My Personal Fitness Goals
• Cardiovascular conditioning – I try to regularly perform exercises that increase my heat rate significantly for sustained periods of time. I live extremely close to 1500 ft Mt Beacon, so 3 times a week I will climb to the top and back down with my backpack – a 50 minute workout that burns lots of calories and improves my cardio conditioning. During the summer months I add cycling and kayaking. In winter I snowshoe which is even more strenuous but provides a great workout and keeps me warm even when it’s very cold out. Just remember to wear the right base layers, and don’t stay idle too long, otherwise your body will cool off and make you very uncomfortable.

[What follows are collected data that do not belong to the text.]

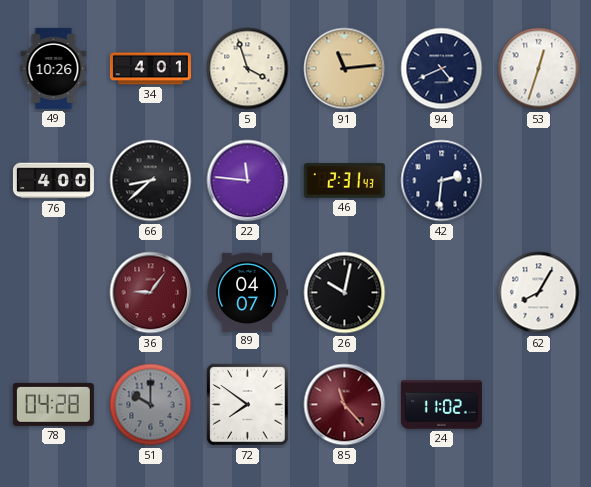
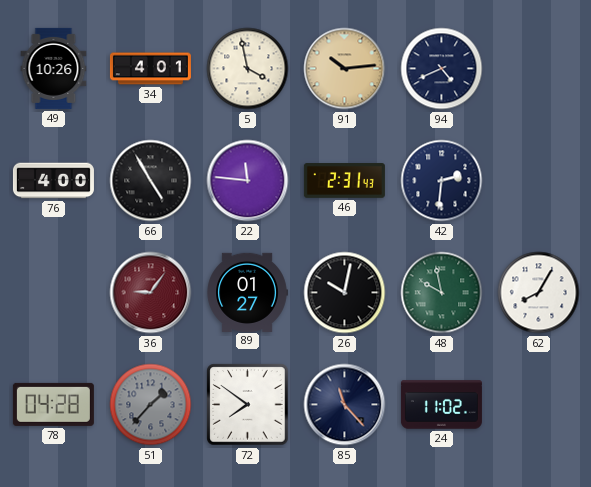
5: 3:57 -> 3:58
91: 11:14 -> 10:14
53: 12:33 -> none
66: 8:38 -> 4:55
89: 04:07 -> 01:27
48: none -> 9:58
51: 10:00 -> 1:37
85 dial: burgundy -> navy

• Core Strength – I use a swiss ball combined with many of the routines found in the Core Performance book by Mark Verstegen. These are all fairly easy to learn, don’t require any elaborate equipment, and you’ll experience positive results fairly quickly. In addition, push-ups are one of the best exercises, and if you don’t do anything else, is probably the best single thing you can do for core strength – just ask the military.
• Yoga – Finally, I have a daily yoga practice of about 45 minutes that I have been doing for over a year and has been really beneficial in so many ways, both physically and mentally. Balance and flexibility are tremendously important when hiking, and having a strong core is the key to reducing injury, and improving endurance. In addition, yoga places the entire body into focus and really helps create awareness of how it functions as a whole. Just as knowing how your camera operates is important to getting the most out of it as a tool, so too the body will function so much better for you when you are in harmony with it.
I fractured my ankle very badly over 4 years ago, and while I did try conventional physical therapy, it was a regular yoga practice combined with exercise (and pain) that allowed me to heal and recover to where I am today – probably 95% strength and range of motion (yes this is my ankle with the 5 screws and metal plate that hold it together!)
So during a typical week, I’ll try to get 3 hikes in, use the swiss ball 3 times, and practice yoga 5-6 days of the week. I will also do 75-100 push-ups and 6O-90 sit-ups every other day. Of course this will change depending on travel, and whether I’m hiking for photo shoots which provide plenty of exercise already. Even on an extended photo trip, I will take my yoga mat and a few weights and find the time to practice – it’s all a matter of priority and commitment, just like photography in general. And of course, I hike with my camera, so there is always the opportunity to make great images and get some exercise at the same time.
This is a broad subject, and what works for me may not work for you, but I hope I have inspired you to consider the benefits that health and fitness can bring to your landscape photography and your life. It isn’t always easy, and I need as much motivation as I can get at times, but with small steps and commitment, you will enjoy real benefits that are well worth the effort.
What fitness challenges do you face? Care to share any motivational ideas?